C’est pour cette raison que dans certaines stations des Pyrénées-Orientales, en une semaine, le prix d’achat a grimpé de plusieurs dizaines de centimes. Des fluctuations directement liées aux marchés pétroliers mondiaux. Mais la marge des stations reste limitée. « Nous, on prend environ huit centimes par litre », assure le gérant. Une somme qui doit couvrir les frais de fonctionnement de la station. Les prix restent toutefois libres en France. Chaque station peut fixer son tarif. Certaines peuvent donc être tentées de profiter de la situation. Il y a toujours des opportunistes », reconnaît Jean-Claude Saugues. « Aujourd’hui, il nous est impossible de savoir à quel prix on vendra demain. On avance à l’aveuglette. »
Pourquoi le gazole est-il désormais souvent plus cher que l’essence ?

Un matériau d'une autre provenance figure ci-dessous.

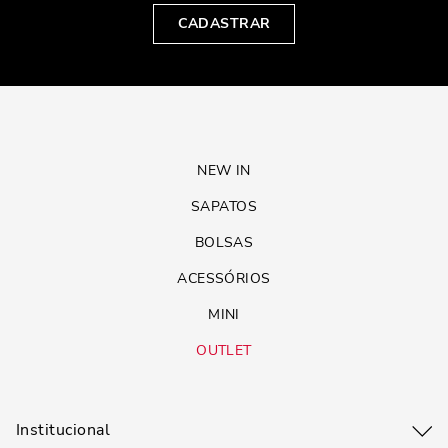
CADASTRAR
NEW IN
SAPATOS
BOLSAS
ACESSÓRIOS
MINI
OUTLET
Institucional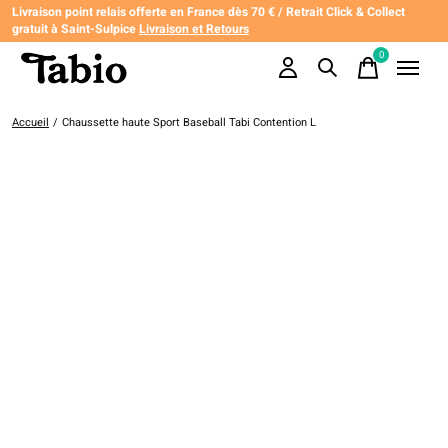
Livraison point relais offerte en France dès 70 € / Retrait Click & Collect
gratuit à Saint-Sulpice
Livraison et Retours
0
items
Accueil
/
Chaussette haute Sport Baseball Tabi Contention L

Longtemps moins cher que l’essence, le gazole affiche aujourd’hui souvent un prix supérieur à la pompe. Une évolution qui s’explique en grande partie par des choix fiscaux et politiques selon Jean-Claude Saugues, ancien gérant de la station Pétror à Perpignan.
« Pendant des décennies, le gazole a bénéficié d’une fiscalité plus avantageuse en France pour encourager son usage, notamment dans les transports et chez les automobilistes. Mais depuis plusieurs années, l’État a progressivement réduit cet avantage. Résultat, les taxes appliquées au gazole ont été rapprochées de celles de l’essence, ce qui a fait grimper son prix. Il y a clairement une volonté de l’État. Aujourd’hui, on veut que le gazole devienne plus cher que l’essence. »
L’objectif est de décourager progressivement l’usage du diesel, jugé plus polluant. Et d’inciter les automobilistes à se tourner vers d’autres motorisations. Notamment hybrides ou électriques.